AIM OF THE TASK — From the top of the entries, reproduce each line exactly, stopping after the line that contains "Kalyan-Dombivli". Omit pictures.
[[ INFORMATION PROVIDED open ]]
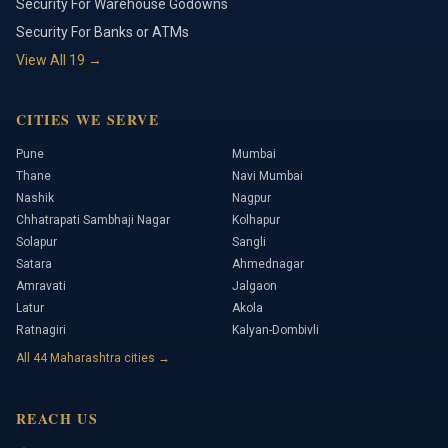
Security For Warehouse Godowns
Security For Banks or ATMs
View All
19
→
CITIES WE SERVE
Pune
Mumbai
Thane
Navi Mumbai
Nashik
Nagpur
Chhatrapati Sambhaji Nagar
Kolhapur
Solapur
Sangli
Satara
Ahmednagar
Amravati
Jalgaon
Latur
Akola
Ratnagiri
Kalyan-Dombivli
All
44
Maharashtra cities →
REACH US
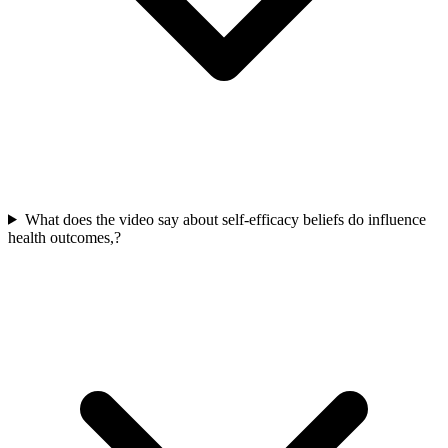
What does the video say about self-efficacy beliefs do influence
health outcomes,?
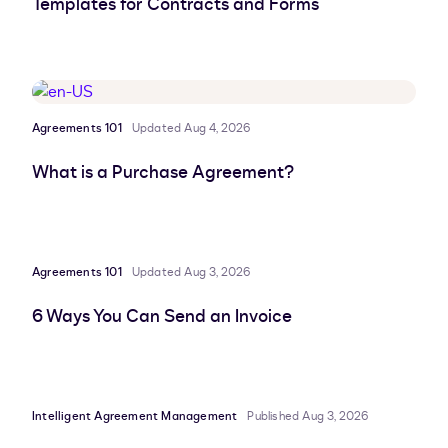
Templates for Contracts and Forms
Agreements 101
Updated Aug 4, 2026
What is a Purchase Agreement?
Agreements 101
Updated Aug 3, 2026
6 Ways You Can Send an Invoice
Intelligent Agreement Management
Published Aug 3, 2026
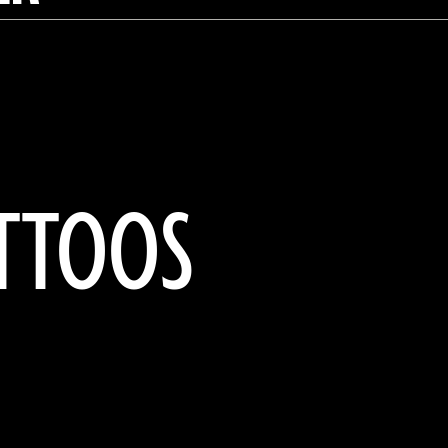
ATTOOS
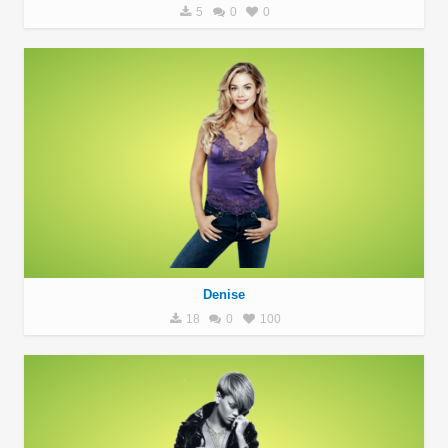
5
0
0
Denise
18
0
100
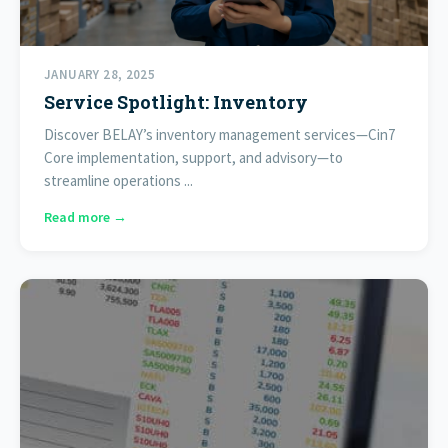
JANUARY 28, 2025
Service Spotlight: Inventory
Discover BELAY’s inventory management services—Cin7
Core implementation, support, and advisory—to
streamline operations ...
Read more →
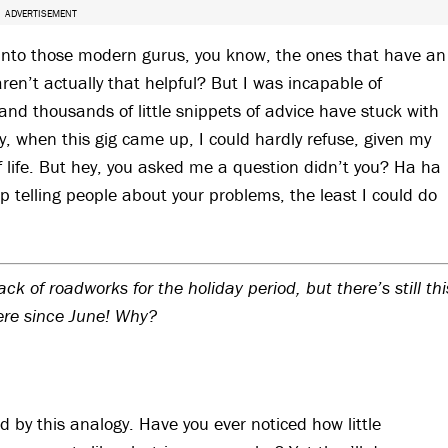
ADVERTISEMENT
 into those modern gurus, you know, the ones that have an
ren’t actually that helpful? But I was incapable of
and thousands of little snippets of advice have stuck with
 when this gig came up, I could hardly refuse, given my
of life. But hey, you asked me a question didn’t you? Ha ha
p telling people about your problems, the least I could do
 of roadworks for the holiday period, but there’s still thi
ere since June! Why?
d by this analogy. Have you ever noticed how little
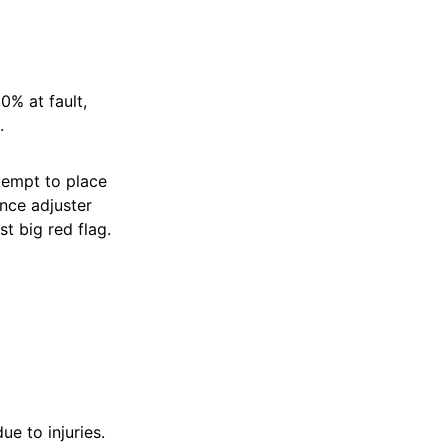
0% at fault,
.
tempt to place
nce adjuster
st big red flag.
e to injuries.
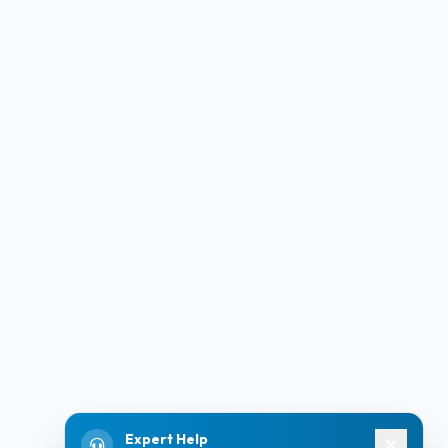
Expert Help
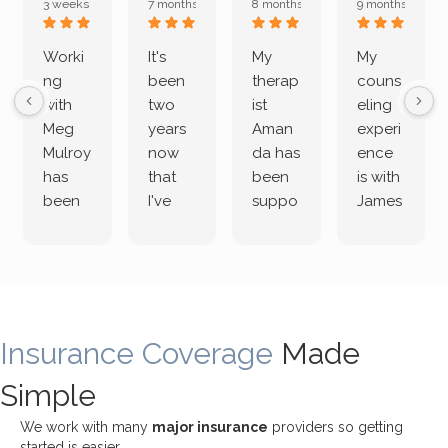
3 weeks ago
7 months ago
8 months ago
9 months ago
Worki
It's
My
My
ng
been
therap
couns
with
two
ist
eling
Meg
years
Aman
experi
Mulroy
now
da has
ence
has
that
been
is with
been
I've
suppo
James
both
been
rting
Grider.
incredi
meetin
me
James
bly
g with
treme
does
rewar
my
ndous
a
ding
therap
ly. I’ve
great
Insurance Coverage
and
ist
been
Made
job of
challe
Jake,
with
listeni
Simple
nging!
and I
her a
ng
She
appre
little
withou
We work with many
major insurance
providers so getting
uses
ciate
over a
t
started is easier.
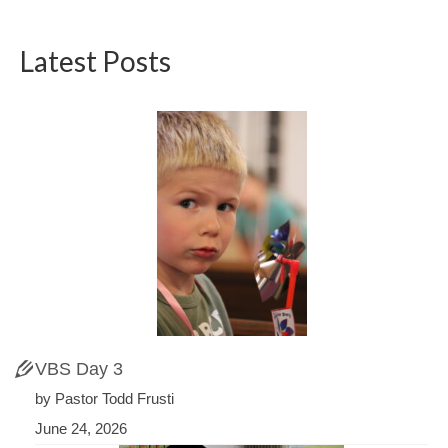
Latest Posts
VBS Day 3
by Pastor Todd Frusti
June 24, 2026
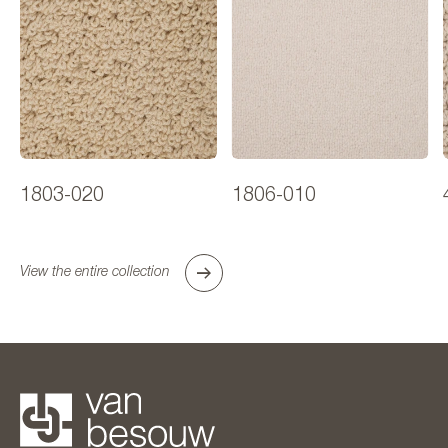
1803-020
1806-010
View the entire collection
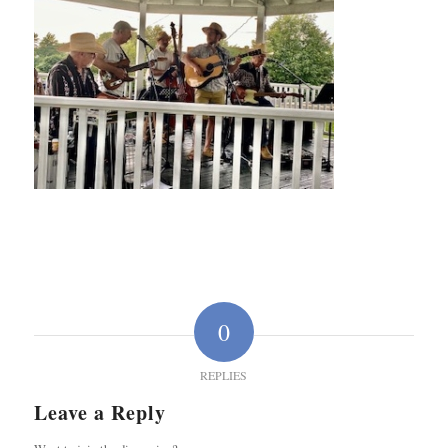
0
REPLIES
Leave a Reply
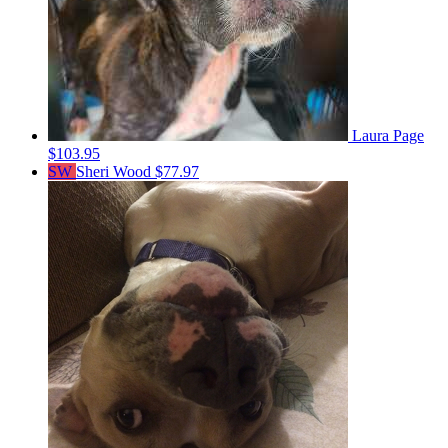
Laura Page
$103.95
SW
Sheri Wood
$77.97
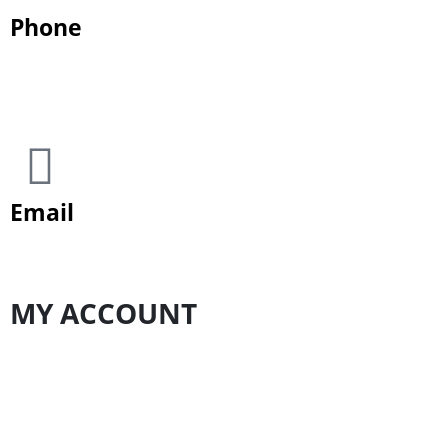
Phone
+923 1111 06336 (ODEN)
Email
customercare@odenpakistan.com
MY ACCOUNT
My Account
Order history
Track Order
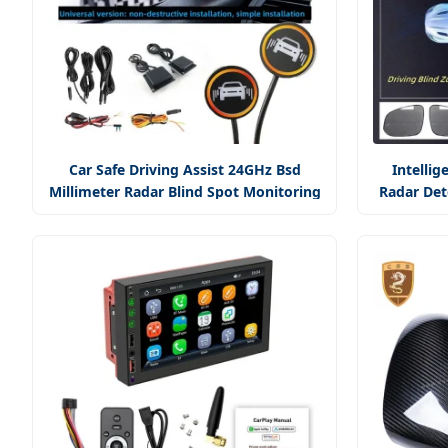
Car Safe Driving Assist 24GHz Bsd
Intellig
Millimeter Radar Blind Spot Monitoring
Radar Det
System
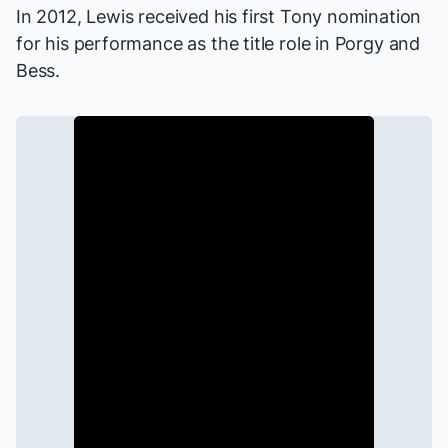
In 2012, Lewis received his first Tony nomination
for his performance as the title role in
Porgy and
Bess
.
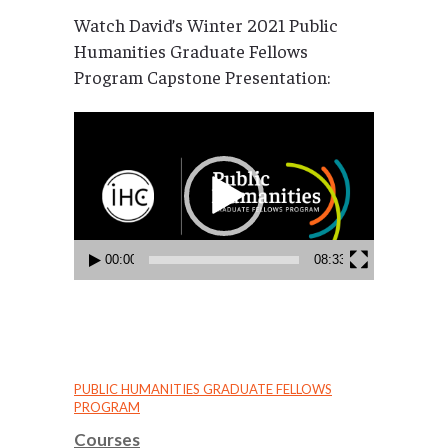
Watch David’s Winter 2021 Public
Humanities Graduate Fellows
Program Capstone Presentation:
Video
Player
00:00
08:33
PUBLIC HUMANITIES GRADUATE FELLOWS
PROGRAM
Courses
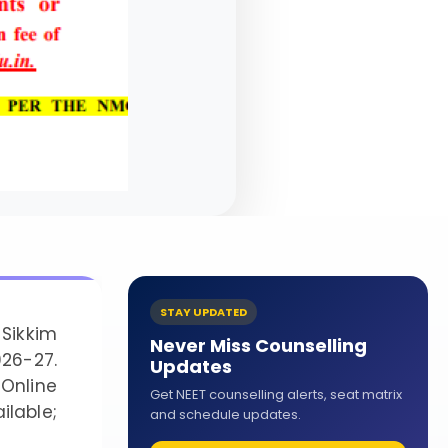
STAY UPDATED
Sikkim
Never Miss Counselling
026-27.
Updates
Online
Get NEET counselling alerts, seat matrix
lable;
and schedule updates.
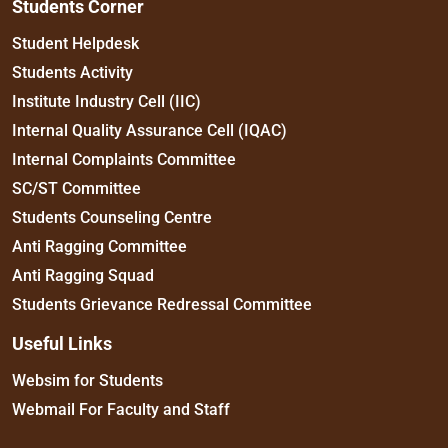
Students Corner
Student Helpdesk
Students Activity
Institute Industry Cell (IIC)
Internal Quality Assurance Cell (IQAC)
Internal Complaints Committee
SC/ST Committee
Students Counseling Centre
Anti Ragging Committee
Anti Ragging Squad
Students Grievance Redressal Committee
Useful Links
Websim for Students
Webmail For Faculty and Staff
[[ INFORMATION PROVIDED closed ]]
WRITTEN ANSWER —
Security For Warehouse Godowns
Security For Banks or ATMs
View All
19
→
CITIES WE SERVE
Pune
Mumbai
Thane
Navi Mumbai
Nashik
Nagpur
Chhatrapati Sambhaji Nagar
Kolhapur
Solapur
Sangli
Satara
Ahmednagar
Amravati
Jalgaon
Latur
Akola
Ratnagiri
Kalyan-Dombivli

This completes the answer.